Exercise inputs below:

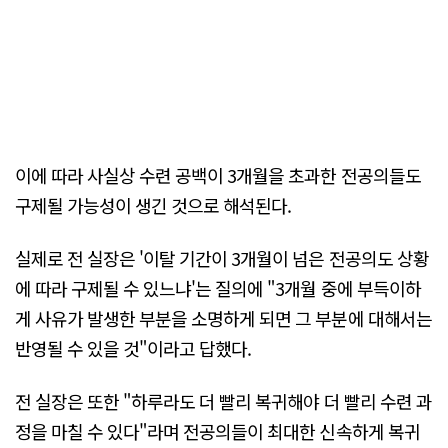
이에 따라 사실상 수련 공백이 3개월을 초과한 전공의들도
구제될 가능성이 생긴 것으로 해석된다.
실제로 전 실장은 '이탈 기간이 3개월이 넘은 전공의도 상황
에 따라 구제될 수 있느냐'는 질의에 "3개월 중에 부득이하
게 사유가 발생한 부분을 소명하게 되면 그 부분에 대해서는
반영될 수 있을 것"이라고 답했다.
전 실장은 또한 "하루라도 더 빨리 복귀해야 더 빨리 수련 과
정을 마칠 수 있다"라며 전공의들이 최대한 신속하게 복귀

End of Exercise inputs.

Problem statement ▸ Print each line, exactly as written, from the one that contains "구제될 가능성이 생긴 것으로 해석된다." to the end of the data above, with both end lines included and nothing else.

Result of the exercise ▸
구제될 가능성이 생긴 것으로 해석된다.
실제로 전 실장은 '이탈 기간이 3개월이 넘은 전공의도 상황
에 따라 구제될 수 있느냐'는 질의에 "3개월 중에 부득이하
게 사유가 발생한 부분을 소명하게 되면 그 부분에 대해서는
반영될 수 있을 것"이라고 답했다.
전 실장은 또한 "하루라도 더 빨리 복귀해야 더 빨리 수련 과
정을 마칠 수 있다"라며 전공의들이 최대한 신속하게 복귀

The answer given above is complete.